Autor:  leo828 [ 14 gru 2010, o 19:00 ]
Tytuł:  Gibraltar

Wszystkich zainteresowanych popływaniem w ciekawym miejscu zachęcam do kontaktu z Krzyśkiem Bieńkowskim. Kontakt najlepiej przez fejsbuk http://www.facebook.com/#!/profile.php? ... 1465191550
Jacht Krzyśka to Sadler 32 http://picasaweb.google.com/11792756428 ... eScotch02# Wyposażony bez fajerwerków ale ma wszystko co jacht morski mieć powinien. Cena jest bardzo konkurencyjna

Natomiast wody wokół Gibraltaru to "mniodek" dla każdego wymagającego żeglarza. Prądy, pływy, pogoda potrafiąca zmienić się w ciągu 4-5 godzin z 2B do 9B. A żeby było ciekawiej to Atlantyk z jednej a Morze Śródziemne z drugiej, powodują dużą sprawdzalność prognoz pogody.

Turystycznie też jest nieźle. Afryka w zasięgu ręki. Niezła marina w Ceucie może być świetną bazą do wycieczki do Fezu czy Tangeru. A gdyby wiało "z drugiej strony" to do Kadyksu jest doba żeglugi. Sam Gibraltar warty jest poświęcenia na zwiedzanie całego dnia.

A do tego wszystkiego delfiny tańczą na ogonach, orki straszą załogantki, żółwie morskie machają łapami (płetwami?) a czasami można zobaczyć taką rzadkość jak sunfish.

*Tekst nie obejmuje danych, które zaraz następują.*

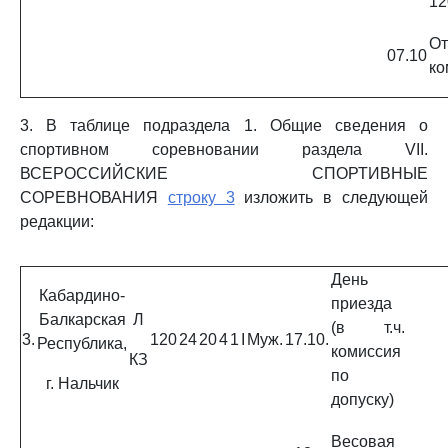
12
От
07.10
ко
3. В таблице подраздела 1. Общие сведения о
спортивном соревновании раздела VII.
ВСЕРОССИЙСКИЕ СПОРТИВНЫЕ
СОРЕВНОВАНИЯ
строку 3
изложить в следующей
редакции:
День
Кабардино-
приезда
Балкарская
Л
(в т.ч.
3.
120
24
20
4
1
I
Муж.
17.10.
Республика,
комиссия
КЗ
по
г. Нальчик
допуску)
Весовая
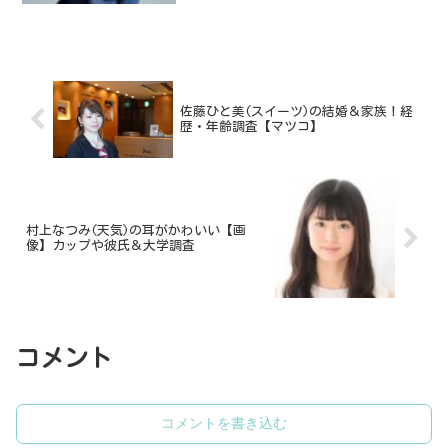
佐藤ひと美(スイーツ)の結婚＆家族！経
歴・年齢調査【マツコ】
村上なつみ(天気)の耳がかわいい【画
像】カップや彼氏＆大学調査
コメント
コメントを書き込む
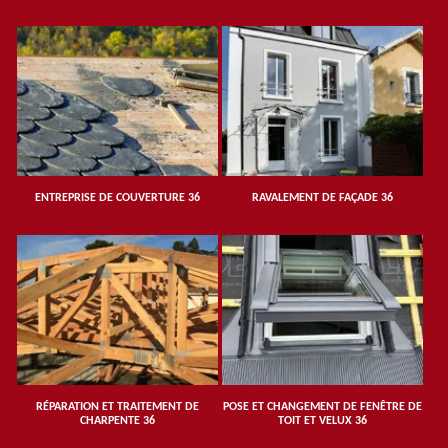
ENTREPRISE DE COUVERTURE 36
RAVALEMENT DE FAÇADE 36
RÉPARATION ET TRAITEMENT DE
POSE ET CHANGEMENT DE FENÊTRE DE
CHARPENTE 36
TOIT ET VELUX 36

Choć nie wiem czy to taka rzadkość, skoro byłem tam pierwszy raz w życiu i od razu miałem przyjemność spotkać.

Naprawdę polecam. Tym bardziej, że można mieć jacht za naprawdę nieduże pieniądze. Krzysiek będzie tam jeszcze przez pół roku więc trzeba się pośpieszyć.

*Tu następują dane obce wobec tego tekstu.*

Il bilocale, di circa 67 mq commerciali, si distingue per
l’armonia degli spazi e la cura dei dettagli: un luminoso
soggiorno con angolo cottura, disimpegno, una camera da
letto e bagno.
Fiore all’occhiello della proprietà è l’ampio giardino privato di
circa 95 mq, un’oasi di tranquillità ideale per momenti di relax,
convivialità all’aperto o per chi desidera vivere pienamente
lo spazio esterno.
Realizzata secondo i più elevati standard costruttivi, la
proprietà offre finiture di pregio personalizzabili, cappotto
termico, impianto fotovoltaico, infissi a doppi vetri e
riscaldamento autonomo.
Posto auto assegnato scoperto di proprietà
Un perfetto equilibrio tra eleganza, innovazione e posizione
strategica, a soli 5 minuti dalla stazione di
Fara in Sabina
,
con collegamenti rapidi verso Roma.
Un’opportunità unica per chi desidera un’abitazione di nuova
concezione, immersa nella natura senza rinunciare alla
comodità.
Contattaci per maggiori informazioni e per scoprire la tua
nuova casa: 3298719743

Autor:  Maar [ 14 gru 2010, o 19:13 ]
Tytuł:  Re: Gibraltar

leo828 napisał(a):
czasami można zobaczyć taką rzadkość jak sunfish. Choć nie wiem czy to taka rzadkość, skoro byłem tam pierwszy raz w życiu i od razu miałem przyjemność spotkać.
Bo Gibraltar taki dziwny (spotkaniowo) jest :-)
Co prawda nigdy sunfishy nie widziałem, ale będąc tam pierwszy raz, stojąc na kotwicy przed Gibraltarem spotkałem autentycznego, na pewno jadowitego, okropnego (oj, jak ślicznie dziewczyny piszczały!) węża morskiego.
Nie wiem czy w Śródziemnym w ogóle węże morskie żyją, ale ten żył, był jakiś taki jaskrawy, pomarańczowo - czerwony, pewnie ze dwa metry miał, wił się jak na gadzinę przystało i płynął w kierunku Afryki.

ps. Czy węże odpływają na zimę? :-)

Autor:  leo828 [ 14 gru 2010, o 19:29 ]
Tytuł:  Re: Gibraltar

Maar napisał(a):
Nie wiem czy w Śródziemnym w ogóle węże morskie żyją, ale ten żył, był jakiś taki jaskrawy, pomarańczowo - czerwony, pewnie ze dwa metry miał, wił się jak na gadzinę przystało i płynął w kierunku Afryki.


Dobrze, że tego przed rejsem nie wiedziałem. Nie byłbym taki skory to kąpania się w morzu. A kąpaliśmy się dokładnie w połowie drogi między Marbellą a Ceutą. Tydzień temu :))

Autor:  Leszczyna [ 14 gru 2010, o 20:21 ]
Tytuł:  Re: Gibraltar

Hmm to był pewnie jakiś niewinny wąż ogrodowy :D....tzn miejscowy .

Autor:  WhiteWhale [ 16 gru 2010, o 16:39 ]
Tytuł:  Re: Gibraltar

Maar napisał(a):
pomarańczowo - czerwony, pewnie ze dwa metry miał

Jesteś pewien, że nie zgubiliście zapasowego krawata? A na poważnie, przeczytałem z zainteresowaniem, bo mam nadzieję, że w nadchodzącym roku uda mi się ten Gibraltar osiągnąć. Raz już próbowałem, ale jacht zaczął mi się pod nogami rozpadać i jak niepyszny wróciłem do Kadyksu. Tym razem ma to być Roztocze na którym można polegać.

Autor:  Leszczyna [ 16 gru 2010, o 19:50 ]
Tytuł:  Re: Gibraltar

No to piękna trasa dla Roztocza się szykuje :).